Dez anos passaram, e 1506 chegou flagelado pela peste. Um dia de Abril, celebravam os cristãos velhos a Semana Santa, quando decorria igualmente o Pesach hebraico, as igrejas encheram-se pedindo pelo fim da praga e redenção das almas, enquanto frades inflamados vendiam indulgências. Na igreja de S. Domingos, onde dominicanos assanhados peroravam homilias contra os males do reino e os seus causadores, alguém julgou ver sinais divinos num crucifixo junto a uma capela, em comoção anunciando um milagre e chamando a rezar com fervor. Um cristão-novo, mais sereno arrefeceu os ânimos, para ele mais não seria que uma candeia acesa ao lado do crucifixo.
Reconhecido como marrano, a plebe, enfurecida e ciente dum milagre, lançou-se sobre o herege matando-o, acossada pelos dominicanos, perseguiu a eito dentro e fora do templo todos os desnaturados e infiéis à lei de Deus.

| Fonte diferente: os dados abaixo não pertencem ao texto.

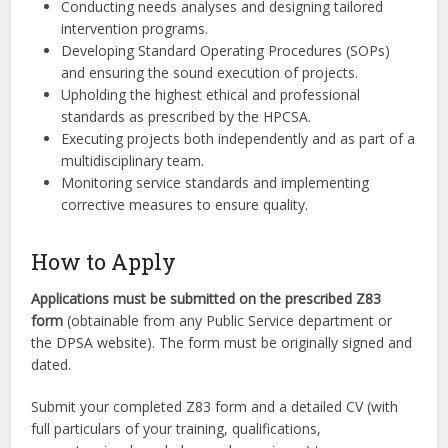
Conducting needs analyses and designing tailored
intervention programs.
Developing Standard Operating Procedures (SOPs)
and ensuring the sound execution of projects.
Upholding the highest ethical and professional
standards as prescribed by the HPCSA.
Executing projects both independently and as part of a
multidisciplinary team.
Monitoring service standards and implementing
corrective measures to ensure quality.
How to Apply
Applications must be submitted on the prescribed Z83
form
(obtainable from any Public Service department or
the
DPSA website
). The form must be originally signed and
dated.
Submit your completed Z83 form and a detailed CV (with
full particulars of your training, qualifications,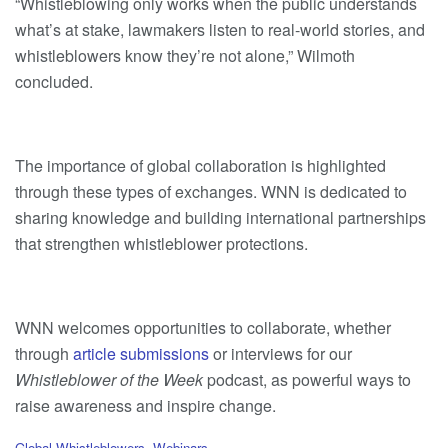
“Whistleblowing only works when the public understands
what’s at stake, lawmakers listen to real-world stories, and
whistleblowers know they’re not alone,” Wilmoth
concluded.
The importance of global collaboration is highlighted
through these types of exchanges. WNN is dedicated to
sharing knowledge and building international partnerships
that strengthen whistleblower protections.
WNN welcomes opportunities to collaborate, whether
through
article submissions
or interviews for our
Whistleblower of the Week
podcast, as powerful ways to
raise awareness and inspire change.
C
Global Whistleblowers
,
Webinars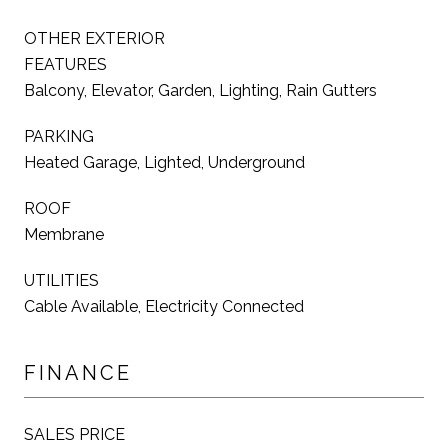
OTHER EXTERIOR
FEATURES
Balcony, Elevator, Garden, Lighting, Rain Gutters
PARKING
Heated Garage, Lighted, Underground
ROOF
Membrane
UTILITIES
Cable Available, Electricity Connected
FINANCE
SALES PRICE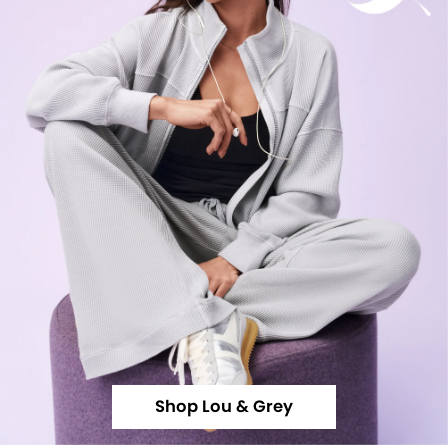
Shop Lou & Grey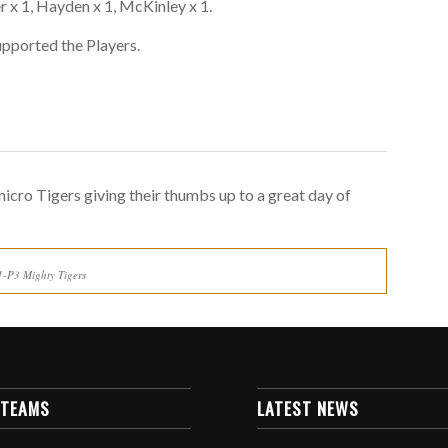
per x 1, Hayden x 1, McKinley x 1.
supported the Players.
icro Tigers giving their thumbs up to a great day of
1-P3 Mighty Tigers
 TEAMS
LATEST NEWS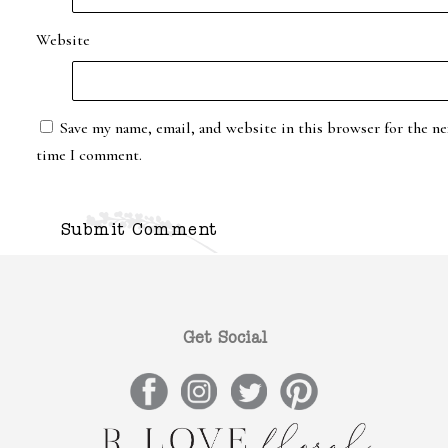
Website
Save my name, email, and website in this browser for the ne
time I comment.
Get Social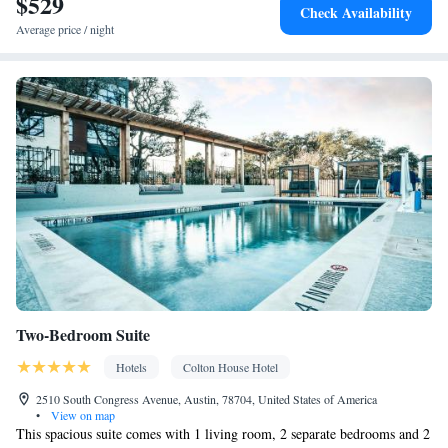
$529
Check Availability
Smoking: No smoking
Average price / night
Two-Bedroom Suite
Hotels
Colton House Hotel
2510 South Congress Avenue, Austin, 78704, United States of America
•
View on map
This spacious suite comes with 1 living room, 2 separate bedrooms and 2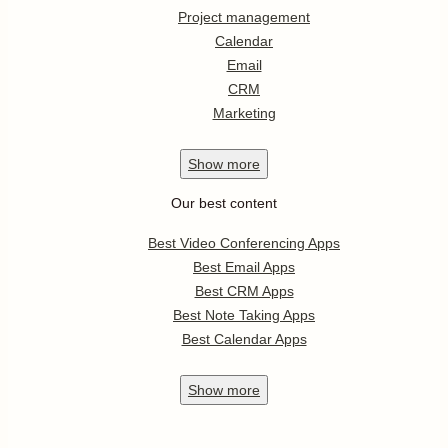
Project management
Calendar
Email
CRM
Marketing
Show
more
Our best content
Best Video Conferencing Apps
Best Email Apps
Best CRM Apps
Best Note Taking Apps
Best Calendar Apps
Show
more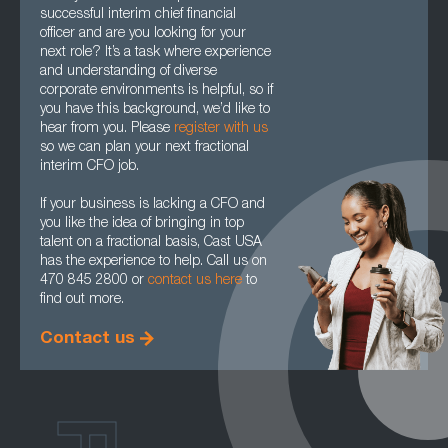
successful interim chief financial
officer and are you looking for your
next role? It’s a task where experience
and understanding of diverse
corporate environments is helpful, so if
you have this background, we’d like to
hear from you. Please
register with us
so we can plan your next fractional
interim CFO job.
If your business is lacking a CFO and
you like the idea of bringing in top
talent on a fractional basis, Cast USA
has the experience to help. Call us on
470 845 2800 or
contact us here
to
find out more.
Contact us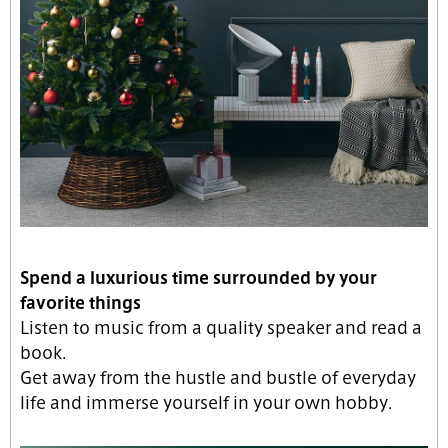
Spend a luxurious time surrounded by your
favorite things
Listen to music from a quality speaker and read a
book.
Get away from the hustle and bustle of everyday
life and immerse yourself in your own hobby.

Metido com os seus pensamentos, Salomão Ben Crespe passava a essa hora a caminho de casa. Vergado pela idade e desgostos da vida e virando-se para o lado da igreja de S. Domingos, alertado pelo ruído, viu vir em direcção a si um grupo de exacerbados populares, acicatando: Mata! Mata! Ainda olhou em volta, pensando ser outrem o alvo de tal raiva, quando agarrando-o pelos cabelos o arrastaram pela terra pejada de excrementos de cavalo, golpeando e pontapeando, como se a cada pontapé uma chaga de Cristo fosse curada, e o reino dos Céus ficasse garantido. Possesso, junto a si um grupo espancava três crianças, arrancadas às mães e atiradas para uma pilha de lenha que logo se armou, numa guincharia própria de matança no açougue.
Salomão
fechou os olhos, olhou para o céu e sorriu, sereno, deixando que o calor
libertador do madeiro lhe queimasse a carne e consumisse o corpo. Preservada
para a eternidade, a alma descansaria agora, o Deus de Israel não o iria
abandonar. Até 21 de Abril duraria a sanha, sanguinária e atroz. Nesses dias do
ano de 1506 da era de nosso senhor D. Manuel, venturoso rei de Portugal, o fumo
da perfídia e o esturricado cheiro de justiça enegreciam a capital dum Império
onde o Sol nunca se punha, mas as trevas não largavam.